We first got to know Agrocel back in 2015. Then in April last year, Paul Morgan – one of our fruit and vegetable category managers – decided to visit Kutch, home to the seven farms and 8,500 trees used to harvest Agrocel’s Kesar mangoes. From the farming standards to the quality of the fruit, Paul left very impressed by what he saw. Here, we take a look at some of those expert aspects, and in the process offer a glimpse into why the Kesar is commonly known as the ‘Queen of Mangoes’.
Agrocel is incredibly committed to ensuring that its farmers are familiar with and following the latest and best practices. That’s why it runs a busy calendar of workshops and training events – all set to Global GAP’s high standards – covering everything from pest control to water usage and disease management. Growing fruits and vegetables can be financially precarious work, so the farmers’ welfare is of great importance too. Agrocel’s business model means it’s the company, not the farmers, that absorbs the impact of production losses and market price fluctuations.
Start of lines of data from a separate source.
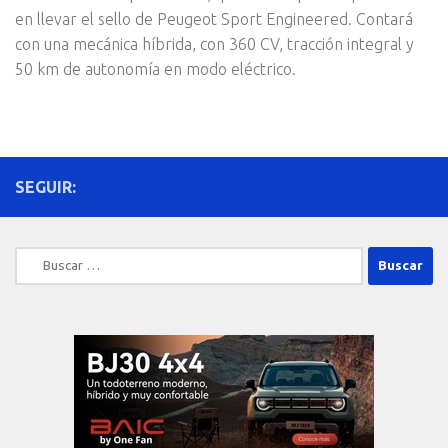
en llevar el sello de Peugeot Sport Engineered. Contará
con una mecánica híbrida, con 360 CV, tracción integral y
50 km de autonomía en modo eléctrico.
SEGUIR:
Buscar: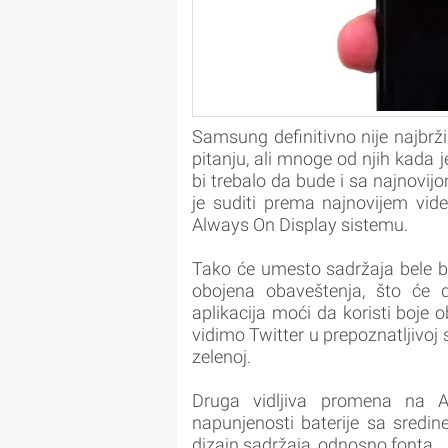
Samsung definitivno nije najbrž
pitanju, ali mnoge od njih kada 
bi trebalo da bude i sa najnovij
je suditi prema najnovijem vide
Always On Display sistemu.
Tako će umesto sadržaja bele b
obojena obaveštenja, što će d
aplikacija moći da koristi boje
vidimo Twitter u prepoznatljivoj s
zelenoj.
Druga vidljiva promena na A
napunjenosti baterije sa sredin
dizajn sadržaja, odnosno fonta.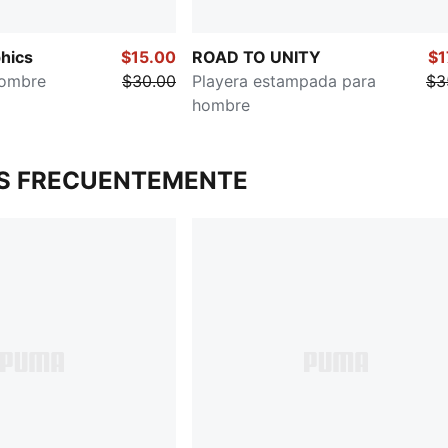
hics
$15.00
ROAD TO UNITY
$1
hombre
$30.00
Playera estampada para
$3
hombre
S FRECUENTEMENTE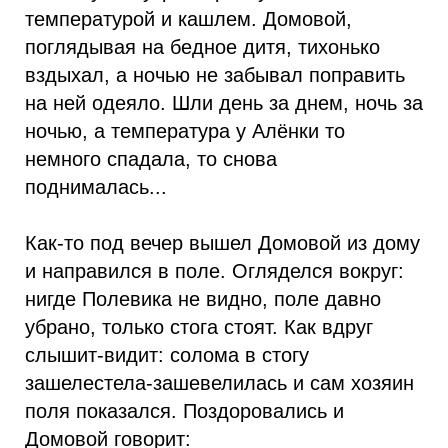
температурой и кашлем. Домовой,
поглядывая на бедное дитя, тихонько
вздыхал, а ночью не забывал поправить
на ней одеяло. Шли день за днем, ночь за
ночью, а температура у Алёнки то
немного спадала, то снова
поднималась...
Как-то под вечер вышел Домовой из дому
и направился в поле. Огляделся вокруг:
нигде Полевика не видно, поле давно
убрано, только стога стоят. Как вдруг
слышит-видит: солома в стогу
зашелестела-зашевелилась и сам хозяин
поля показался. Поздоровались и
Домовой говорит: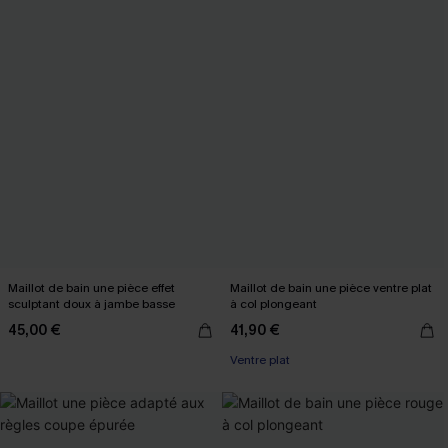
Maillot de bain une pièce effet
Maillot de bain une pièce ventre plat
sculptant doux à jambe basse
à col plongeant
45,00 €
41,90 €
Ventre plat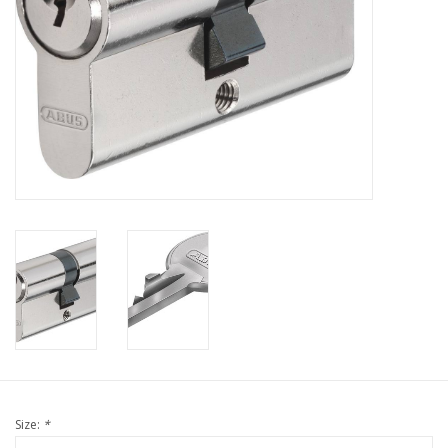
Size:
*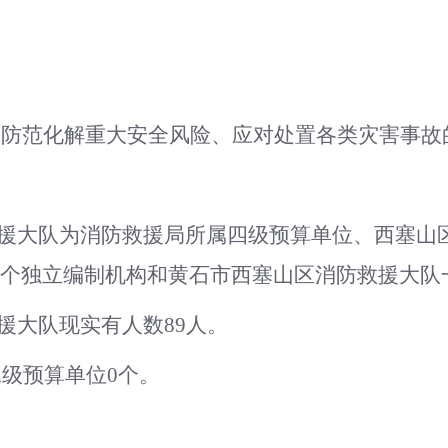
着防范化解重大安全风险、应对处置各类灾害事故
援大队
为
消防救援局
所属
四
级预算单位
、
西塞山
个独立编制机构和
黄石市西塞山区消防救援大队
援大队现实有人数89人。
二级预算单位
0个。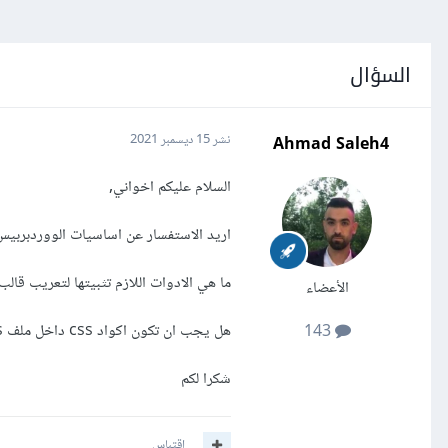
السؤال
Ahmad Saleh4
نشر
15 ديسمبر 2021
السلام عليكم اخواني,
اريد الاستفسار عن اساسيات الووردبربيس
ما هي الادوات اللازم تثبيتها لتعريب قا
الأعضاء
هل يجب ان تكون اكواد css داخل ملف rtl.css؟
143
شكرا لكم
اقتباس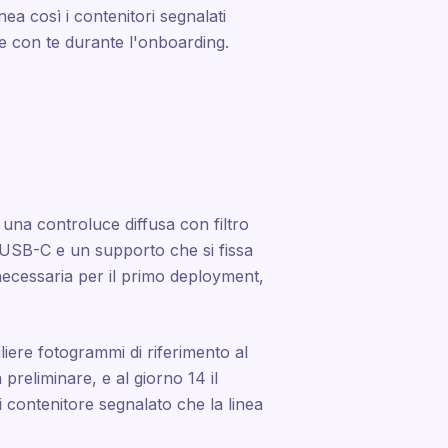
nea così i contenitori segnalati
he con te durante l'onboarding.
una controluce diffusa con filtro
 USB-C e un supporto che si fissa
 necessaria per il primo deployment,
gliere fotogrammi di riferimento al
preliminare, e al giorno 14 il
i contenitore segnalato che la linea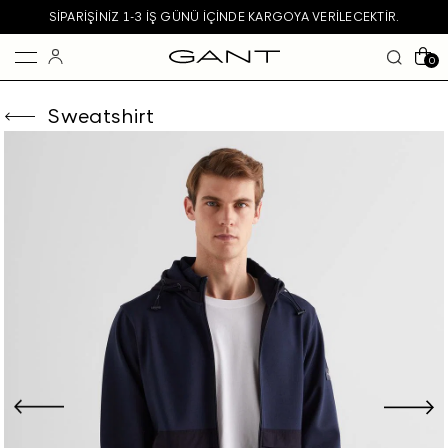
SIPARIŞINIZ 1-3 IŞ GÜNÜ IÇINDE KARGOYA VERILECEKTIR.
0
Sweatshirt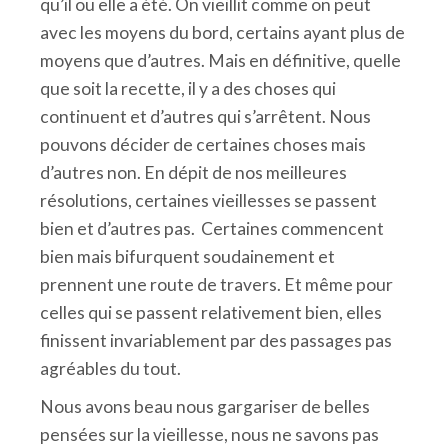
qu’il ou elle a été. On vieillit comme on peut
avec les moyens du bord, certains ayant plus de
moyens que d’autres. Mais en définitive, quelle
que soit la recette, il y a des choses qui
continuent et d’autres qui s’arrêtent. Nous
pouvons décider de certaines choses mais
d’autres non. En dépit de nos meilleures
résolutions, certaines vieillesses se passent
bien et d’autres pas. Certaines commencent
bien mais bifurquent soudainement et
prennent une route de travers. Et même pour
celles qui se passent relativement bien, elles
finissent invariablement par des passages pas
agréables du tout.
Nous avons beau nous gargariser de belles
pensées sur la vieillesse, nous ne savons pas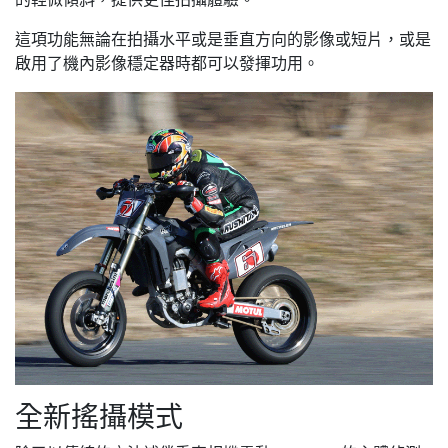
這項功能無論在拍攝水平或是垂直方向的影像或短片，或是
啟用了機內影像穩定器時都可以發揮功用。
全新搖攝模式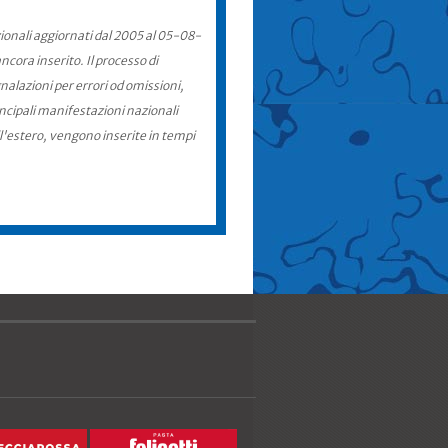
zionali aggiornati dal 2005 al 05-08-
cora inserito. Il processo di
nalazioni per errori od omissioni,
incipali manifestazioni nazionali
ll'estero, vengono inserite in tempi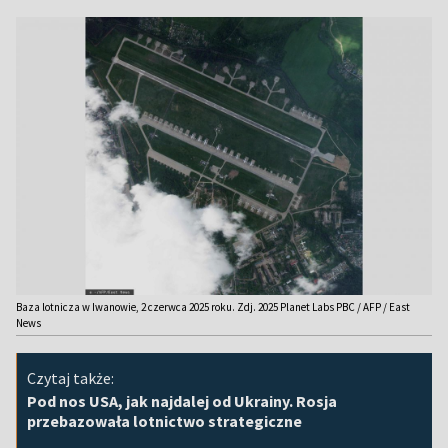
Baza lotnicza w Iwanowie, 2 czerwca 2025 roku. Zdj. 2025 Planet Labs PBC / AFP / East
News
Czytaj także:
Pod nos USA, jak najdalej od Ukrainy. Rosja
przebazowała lotnictwo strategiczne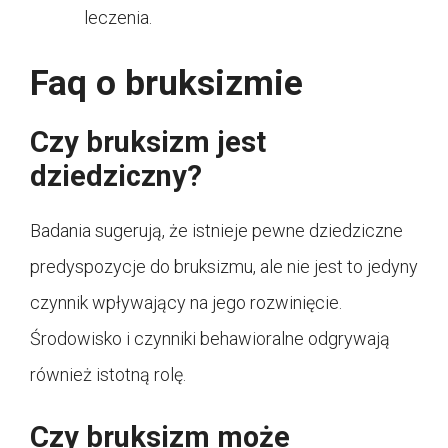
leczenia.
Faq o bruksizmie
Czy bruksizm jest
dziedziczny?
Badania sugerują, że istnieje pewne dziedziczne
predyspozycje do bruksizmu, ale nie jest to jedyny
czynnik wpływający na jego rozwinięcie.
Środowisko i czynniki behawioralne odgrywają
również istotną rolę.
Czy bruksizm może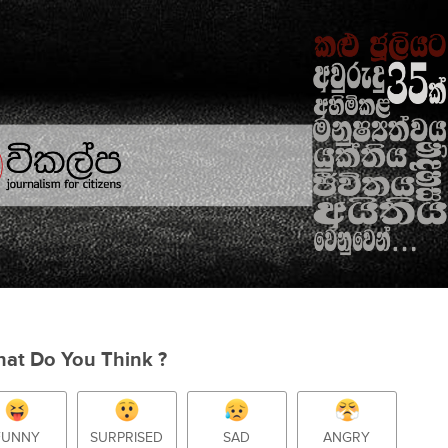
at Do You Think ?
FUNNY
SURPRISED
SAD
ANGRY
The company is firm in its stance against unnatural farming methods. Many mango producers – in order to meet early-season demand (and reap the greater financial reward) – use artificial ripening products such as calcium carbide and ethylene. Not Agrocel. Its farmers use approved techniques and sustainable systems – guided by the Global GAP-informed workshops – to bring you mangoes ripened naturally and with the time needed for the fruit to develop its full taste and aroma.
If a mango tree could find a spot to plant itself, Kutch would be a great place to land. Mahu and Anjar, the villages within Kutch where most of the mangoes are grown, were selected by Agrocel’s specialists because of the unique climate (extreme winters and summers with very little rainfall) and excellent soil and water conditions.